The problem
Repeat each entry exactly, but do not carry over the pictures.

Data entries
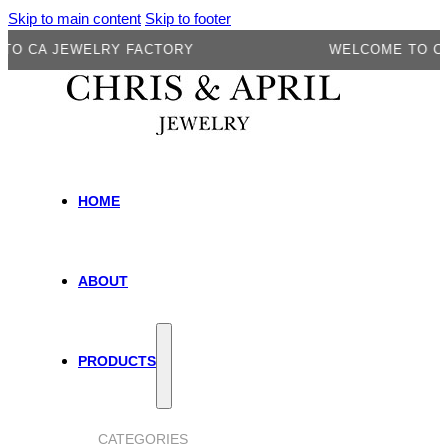
Skip to main content
Skip to footer
A JEWELRY FACTORY
WELCOME TO CA JE
HOME
ABOUT
PRODUCTS
CATEGORIES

Answer box
Skip to main content
Skip to footer
A JEWELRY FACTORY
WELCOME TO CA JE
HOME
ABOUT
PRODUCTS
CATEGORIES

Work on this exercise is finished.